**Directions:** Unless a line falls after the one with "НЕДАВНІ ЗАПИСИ", retype it exactly from the records below; leave out all pictures.

**Records:**
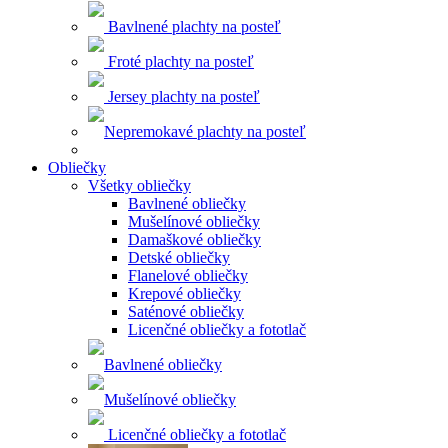
Bavlnené plachty na posteľ
Froté plachty na posteľ
Jersey plachty na posteľ
Nepremokavé plachty na posteľ
Obliečky
Všetky obliečky
Bavlnené obliečky
Mušelínové obliečky
Damaškové obliečky
Detské obliečky
Flanelové obliečky
Krepové obliečky
Saténové obliečky
Licenčné obliečky a fototlač
Bavlnené obliečky
Mušelínové obliečky
Licenčné obliečky a fototlač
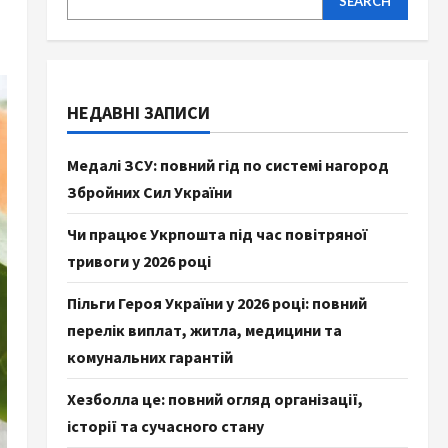
SEARCH
НЕДАВНІ ЗАПИСИ
Медалі ЗСУ: повний гід по системі нагород
Збройних Сил України
Чи працює Укрпошта під час повітряної
тривоги у 2026 році
Пільги Героя України у 2026 році: повний
перелік виплат, житла, медицини та
комунальних гарантій
Хезболла це: повний огляд організації,
історії та сучасного стану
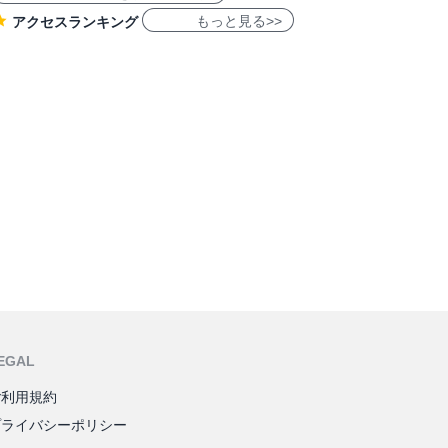
もっと見る>>
アクセスランキング
EGAL
ご利用規約
プライバシーポリシー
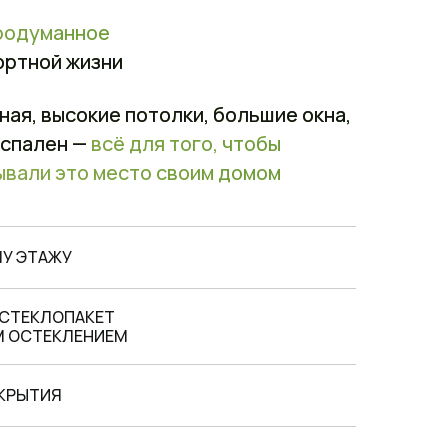
родуманное
ортной жизни
ная, высокие потолки, большие окна,
 спален —
всё для того, чтобы
ывали это место своим домом
МУ ЭТАЖУ
 СТЕКЛОПАКЕТ
М ОСТЕКЛЕНИЕМ
КРЫТИЯ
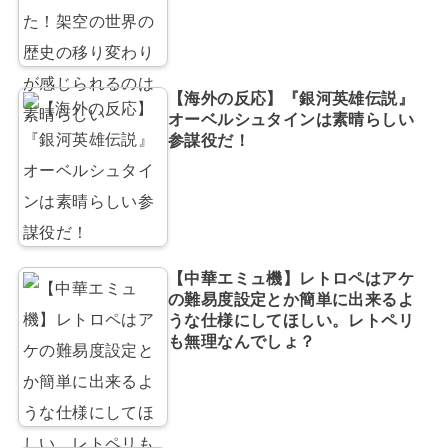
【海外の反応】『銀河英雄伝説』
オーベルシュタインは素晴らしい
参謀役だ！
【中華エミュ機】レトロペはアケ
の難易度設定とか簡単に出来るよ
うな仕様にしてほしい。レトペリ
も無理なんでしょ？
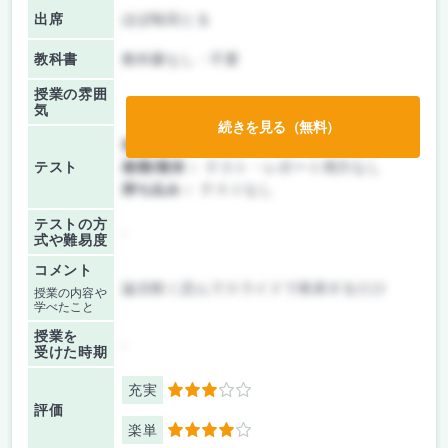
出席
ほぼ毎回とる
教科書
教科書なし・不要
授業の雰囲
気
続きを見る（無料）
前期/中間：
テスト・レポート両方なし
テスト
後期/期末：
テスト・レポート両方なし
持ち込み：
テストなし
テストの方
-
式や難易度
コメント
論文軽く読んでスライドで発表するだけ
授業の内容や
学べたこと
授業を
-
受けた時期
充実
3
評価
楽単
4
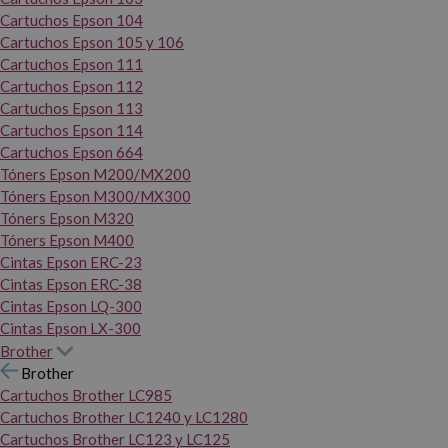
Cartuchos Epson 104
Cartuchos Epson 105 y 106
Cartuchos Epson 111
Cartuchos Epson 112
Cartuchos Epson 113
Cartuchos Epson 114
Cartuchos Epson 664
Tóners Epson M200/MX200
Tóners Epson M300/MX300
Tóners Epson M320
Tóners Epson M400
Cintas Epson ERC-23
Cintas Epson ERC-38
Cintas Epson LQ-300
Cintas Epson LX-300
Brother
Brother
Cartuchos Brother LC985
Cartuchos Brother LC1240 y LC1280
Cartuchos Brother LC123 y LC125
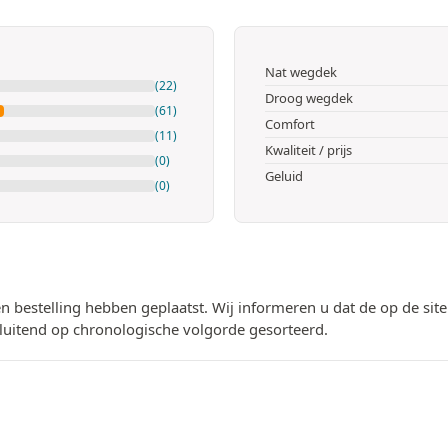
Nat wegdek
(22)
Droog wegdek
(61)
Comfort
(11)
Kwaliteit / prijs
(0)
Geluid
(0)
n bestelling hebben geplaatst. Wij informeren u dat de op de si
luitend op chronologische volgorde gesorteerd.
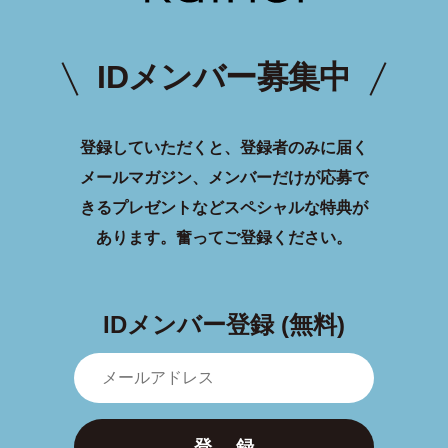
IDメンバー募集中
登録していただくと、登録者のみに届く
メールマガジン、メンバーだけが応募で
きるプレゼントなどスペシャルな特典が
あります。
奮ってご登録ください。
IDメンバー登録 (無料)
登 録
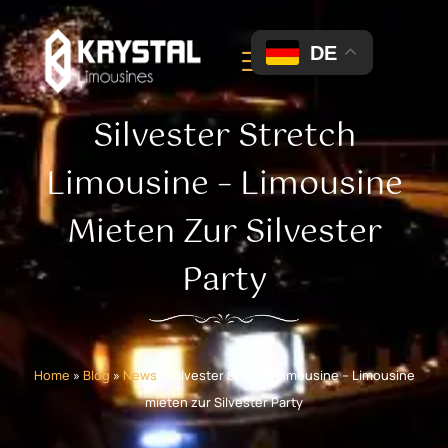
DE
Silvester Stretch
Limousine – Limousine
Mieten Zur Silvester
Party
Home
»
Blog
»
News
»
Silvester Stretch Limousine – Limousine
mieten zur Silvester Party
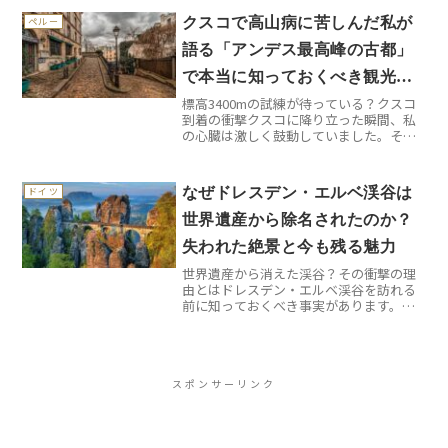
産、完全予約制なんです。当日券を求め
クスコで高山病に苦しんだ私が
ペルー
て並んでいる観光客の多く...
語る「アンデス最高峰の古都」
で本当に知っておくべき観光の
標高3400mの試練が待っている？クスコ
現実
到着の衝撃クスコに降り立った瞬間、私
の心臓は激しく鼓動していました。それ
は感動ではなく、標高3400mという現実
でした。アンデス山脈に囲まれたこの古
都は、かつてのインカ帝国の首都として
なぜドレスデン・エルベ渓谷は
ドイツ
栄華を誇りました...
世界遺産から除名されたのか？
失われた絶景と今も残る魅力
世界遺産から消えた渓谷？その衝撃の理
由とはドレスデン・エルベ渓谷を訪れる
前に知っておくべき事実があります。こ
の美しい渓谷は、2004年に世界遺産に登
録されたにも関わらず、わずか5年後の
2009年に除名されてしまったのです。理
由はヴァルトシュ...
スポンサーリンク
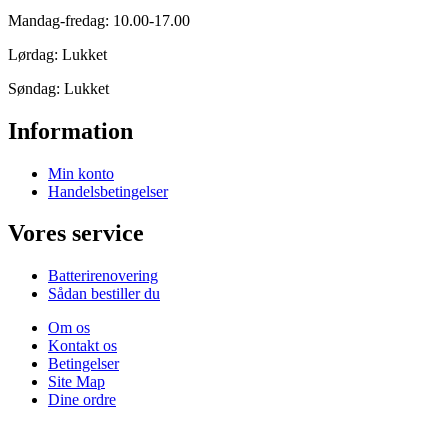
Mandag-fredag: 10.00-17.00
Lørdag: Lukket
Søndag: Lukket
Information
Min konto
Handelsbetingelser
Vores service
Batterirenovering
Sådan bestiller du
Om os
Kontakt os
Betingelser
Site Map
Dine ordre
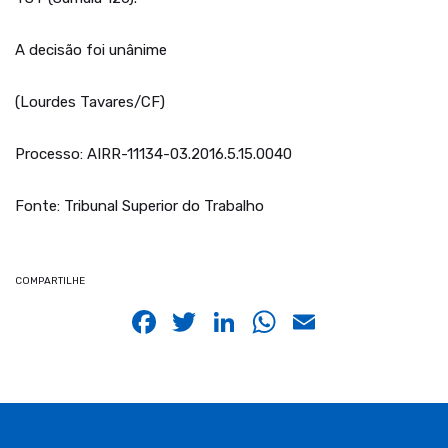
A decisão foi unânime
(Lourdes Tavares/CF)
Processo: AIRR-11134-03.2016.5.15.0040
Fonte: Tribunal Superior do Trabalho
COMPARTILHE
Facebook
Twitter
LinkedIn
WhatsApp
Email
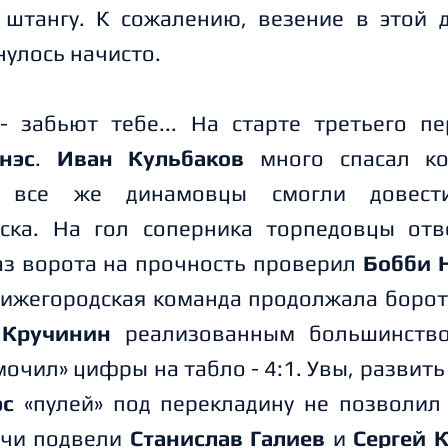
штангу. К сожалению, везение в этой 
нулось начисто.
 забьют тебе... На старте третьего п
нэс
.
Иван Кульбаков
много спасал к
о все же динамовцы смогли довест
ска. На гол соперника торпедовцы отве
раз ворота на прочность проверил
Бобби 
нижегородская команда продолжала бороть
 Кручинин
реализованным большинство
очил» цифры на табло - 4:1. Увы, развить
эс
«пулей» под перекладину не позволил
речи подвели
Станислав Галиев
и
Сергей 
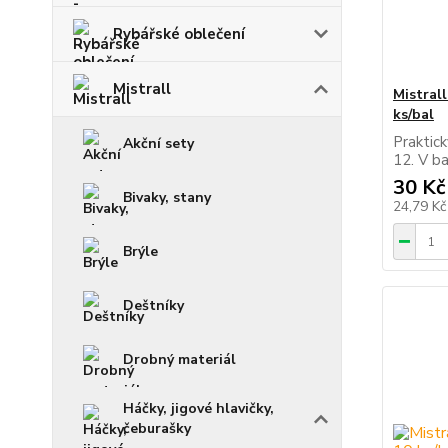
Rybářské oblečení
Mistrall
Mistral
ks/bal
Praktick
Akční sety
12. V ba
30 Kč
Bivaky, stany
24,79 K
Brýle
Deštníky
Drobný materiál
Háčky, jigové hlavičky,
čeburašky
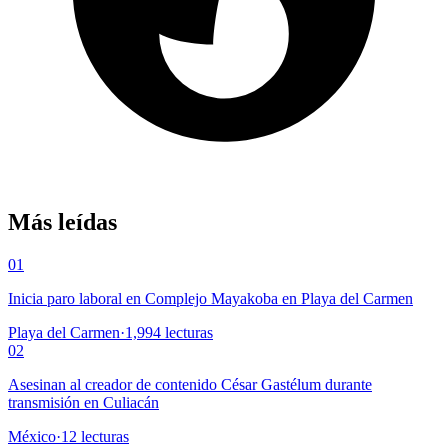
Más leídas
01
Inicia paro laboral en Complejo Mayakoba en Playa del Carmen
Playa del Carmen
·
1,994
lecturas
02
Asesinan al creador de contenido César Gastélum durante
transmisión en Culiacán
México
·
12
lecturas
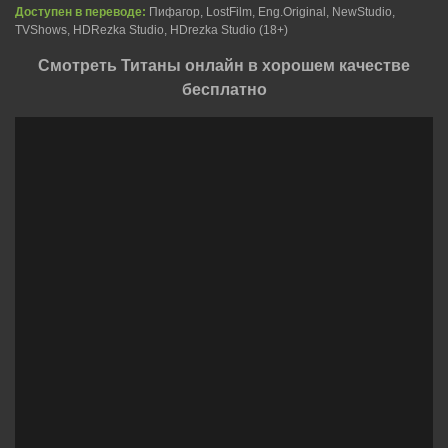
Доступен в переводе:
Пифагор, LostFilm, Eng.Original, NewStudio,
TVShows, HDRezka Studio, HDrezka Studio (18+)
Смотреть Титаны онлайн в хорошем качестве
бесплатно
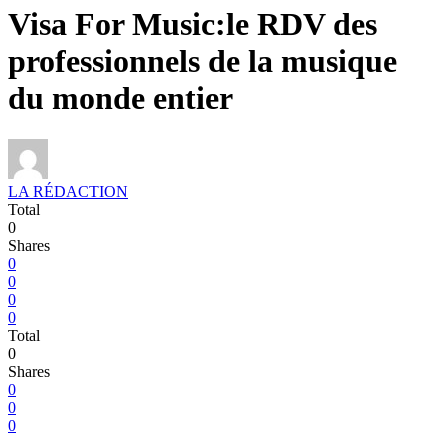
Visa For Music:le RDV des
professionnels de la musique
du monde entier
LA RÉDACTION
Total
0
Shares
0
0
0
0
Total
0
Shares
0
0
0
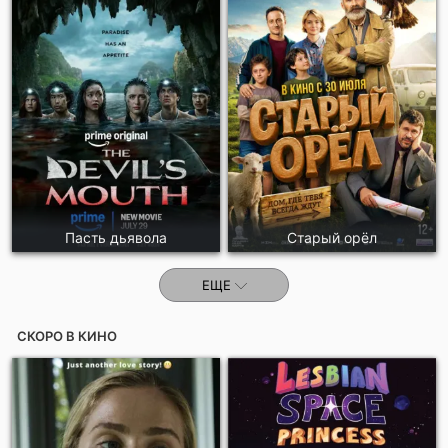
Отправить!
Пасть дьявола
Старый орёл
ЕЩЕ
СКОРО В КИНО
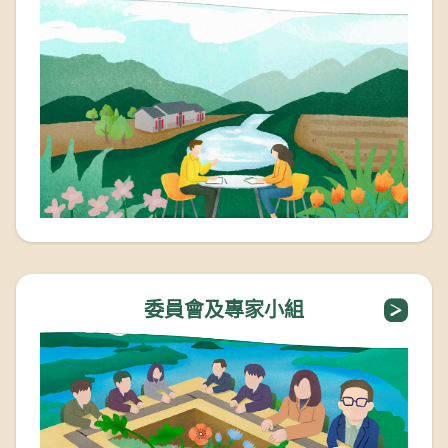
委員會及專家小組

**Response for this exercise:**
Bavlnené plachty na posteľ
Froté plachty na posteľ
Jersey plachty na posteľ
Nepremokavé plachty na posteľ
Obliečky
Všetky obliečky
Bavlnené obliečky
Mušelínové obliečky
Damaškové obliečky
Detské obliečky
Flanelové obliečky
Krepové obliečky
Saténové obliečky
Licenčné obliečky a fototlač
Bavlnené obliečky
Mušelínové obliečky
Licenčné obliečky a fototlač
SEARCH
НЕДАВНІ ЗАПИСИ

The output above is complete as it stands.